Table 4 compares GCRL with baselines under various model capacity and datasets, where the hyper-parameters used for this experiment are reported in Table 3. For iGPT-76M, SimCLR-76M, and GCRL-(38+38)M with CIFAR10 and CIFAR100, we fine-tune our pre-trained ImageNet32 models by 15 epochs. Table 4 shows that GCRL is able to learn representations having both discriminative and generative features. When the model capacity is high enough, we observe that GCRL consistently improves the linear evaluation performance, compared to iGPT (our implementation), iGPT-S [4], and SimCLR, while maintaining the generative performance. Specifically, in case of ImageNet32, GCRL achieves 43.6% linear evaluation accuracy, which is superior to iGPT-S (41.9%). In addition, when fine-tuning the model of 76M and (38+38)M trained on ImageNet to CIFARs, GCRL achieves lower bpd than the one from iGPT (2.6784 vs. 2.6969 in CIFAR10), which indicates the generative performance of GCRL is superior to iGPT.

Figure 2 compares the perceptual quality of generated images from iGPT and GCRL on ImageNet32, where both approaches are able to generate realistic images.
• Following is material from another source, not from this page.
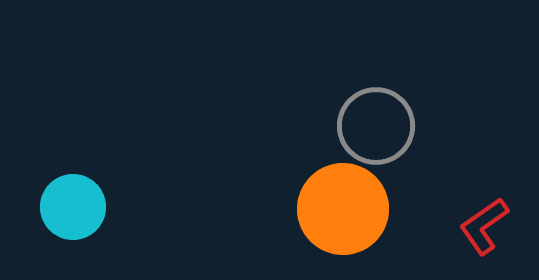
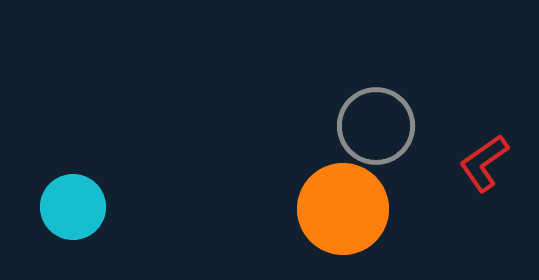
red L-shape: moved 63 px up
In addition, we measure FID-10K [21] for iGPT and GCRL of 10M parameters trained on CIFAR10, where the score of iGPT is 45.02 $\pm$ 0.99 and the score of GCRL is 44.43 $\pm$ 0.36. Considering these observations with the small difference between bpds in Table 4, we can argue that GCRL maintains the generative performance of iGPT.

4.3 Robustness on OOD samples

Table 5: AUROC results of a supervised OOD detection task from iGPT, SimCLR, and GCRL, where we use ImageNet32, CIFAR10, and CIFAR100 as in-distribution datasets, while SVHN and STL-10 are OOD datasets.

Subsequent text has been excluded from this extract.